The ongoing crisis appears to be when our ‘models’ are moving out of sync. Crossover approaches such as Complex Adaptive Systems of Systems make a lot of sense for the people involved, but it seems to be from a different era if we look at other forms of organization, such as bookkeeping and legalities. While companies are basing policies on quasi-organic models, they are still reporting their results with methods based on abacus and balance scales. No company is using “network-centric service oriented accounting” eventhough increasingly many businesses have their activities organized in such a way as it proved so incredibly useful for their ICT infrastructure. As more and more accountants and financial analysts are being replaced by ERP systems making the switch towards a more intelligent and realistic way of representing company activities and it’s resulting valorization is becoming a lot easier than it used to. Like the “cube view” in business intelligence applications, it is relatively simple to have different ways of representing the same information. Even more so as with standardized reporting it gets easier to automate, especially with self-learning systems which can do event simulation to optimize any preferred results. Again this touches on a painful realization; what happens when a business strategy has complex elements to it that cannot be expressed in a simpler model anymore? It seems that today’s “short-termism” is a result of sticking to an outdated mode of valuation and reporting on company performance. For the stock market it may not make a big difference if accounting frameworks becomes ‘smart’ but for private equity investors dealing with mergers, acquisitions, cooperatives and such, it may help a lot there.

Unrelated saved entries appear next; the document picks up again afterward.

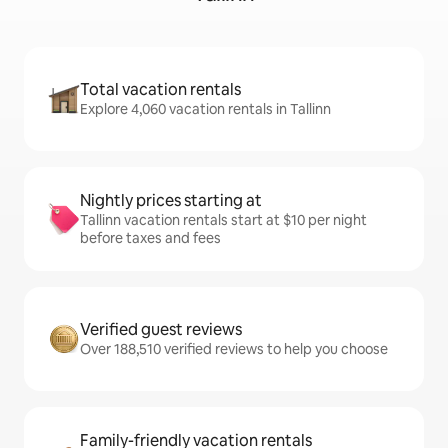
Total vacation rentals
Explore 4,060 vacation rentals in Tallinn
Nightly prices starting at
Tallinn vacation rentals start at $10 per night
before taxes and fees
Verified guest reviews
Over 188,510 verified reviews to help you choose
Family-friendly vacation rentals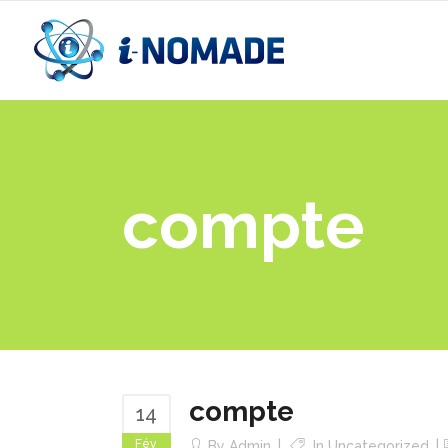
compte
compte
14
Fév
By
Admin
In
Uncategorized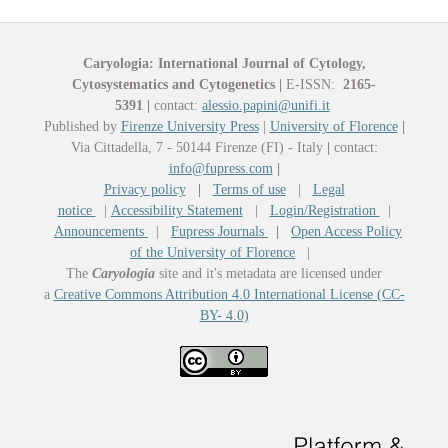
Caryologia: International Journal of Cytology,
Cytosystematics and Cytogenetics
|
E-ISSN:
2165-
5391
|
contact:
alessio.papini@unifi.it
Published by
Firenze University Press
|
University of Florence
|
Via Cittadella, 7 - 50144 Firenze (FI) - Italy
|
contact:
info@fupress.com
|
Privacy policy
|
Terms of use
|
Legal
notice
|
Accessibility Statement
|
Login/Registration
|
Announcements
|
Fupress Journals
|
Open Access Policy
of the University of Florence
|
The
Caryologia
site and it's metadata are licensed under
a
Creative Commons Attribution 4.0 International License (CC-
BY- 4.0)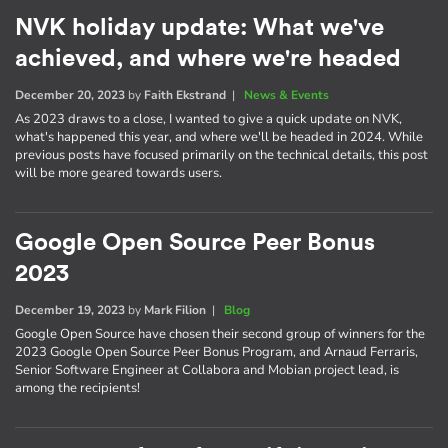
NVK holiday update: What we've
achieved, and where we're headed
December 20, 2023
by
Faith Ekstrand
|
News & Events
As 2023 draws to a close, I wanted to give a quick update on NVK,
what's happened this year, and where we'll be headed in 2024. While
previous posts have focused primarily on the technical details, this post
will be more geared towards users.
Google Open Source Peer Bonus
2023
December 19, 2023
by
Mark Filion
|
Blog
Google Open Source have chosen their second group of winners for the
2023 Google Open Source Peer Bonus Program, and Arnaud Ferraris,
Senior Software Engineer at Collabora and Mobian project lead, is
among the recipients!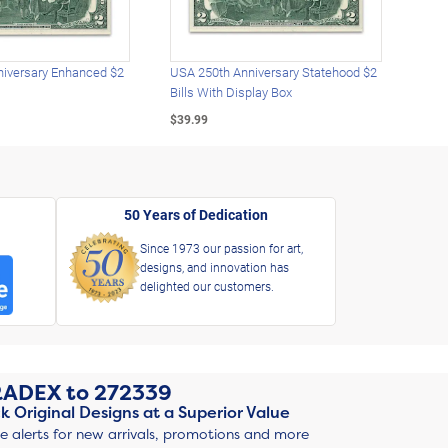
iversary Enhanced $2
USA 250th Anniversary Statehood $2
USA 
Bills With Display Box
Plat
$39.99
$39.
50 Years of Dedication
Since 1973 our passion for art,
designs, and innovation has
delighted our customers.
RADEX
to
272339
k Original Designs at a Superior Value
ve alerts for new arrivals, promotions and more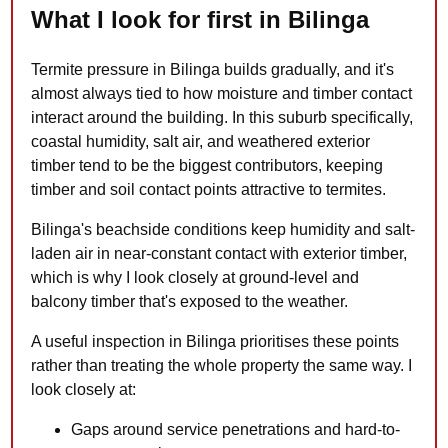
What I look for first in Bilinga
Termite pressure in Bilinga builds gradually, and it's
almost always tied to how moisture and timber contact
interact around the building. In this suburb specifically,
coastal humidity, salt air, and weathered exterior
timber tend to be the biggest contributors, keeping
timber and soil contact points attractive to termites.
Bilinga's beachside conditions keep humidity and salt-
laden air in near-constant contact with exterior timber,
which is why I look closely at ground-level and
balcony timber that's exposed to the weather.
A useful inspection in Bilinga prioritises these points
rather than treating the whole property the same way. I
look closely at:
Gaps around service penetrations and hard-to-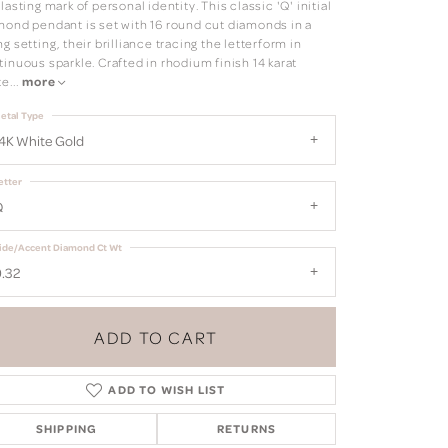
lasting mark of personal identity. This classic 'Q' initial
mond pendant is set with 16 round cut diamonds in a
g setting, their brilliance tracing the letterform in
inuous sparkle. Crafted in rhodium finish 14 karat
te
...
more
etal Type
4K White Gold
etter
Q
ide/Accent Diamond Ct Wt
.32
ADD TO CART
ADD TO WISH LIST
SHIPPING
RETURNS
Click to zoom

Some people think technological progress is slowing down, that technological dynamism is fizzling out and we’ve maxed out on the easy improvements that characterized the 20th century. Our living standards have peaked and it’s a deteriorating trend from here on. This is primarily a belief based on fear, not even a best guess, fed by the concern that if technology replaces workers, what will the role of people become? Is there a need for humans in a robotized world? Will Marx’s historical materialism saturate at a phase where ever-growing leisure time and abundance frightening people because “we have been trained too long to strive and not to enjoy” as Keynes once thought. Yet history makes clear that as tools evolve, these form the instruments of scientific advancement. As recent research states; “technological progress is fundamentally a dis-equilibrating process”. Technology evolves and helps open up new horizons that we simply cannot think of now as they are beyond the current edge of our imagination. But it is clear that the static idea of a “silver bullet” that solves a problem is a grotesque simplification and gives a distorted view on what is actually going on. Instead we have a “silver” armory with which we can build as many silver bullets as we may need. As the same research report states “we ain’t seen nothin’ yet, the best is still to come.”

As humans we need to be very careful to grow awareness that we by excessive focus on economics we are causing scarcity. Economics is the study of scarcity. There is no economics of abundance.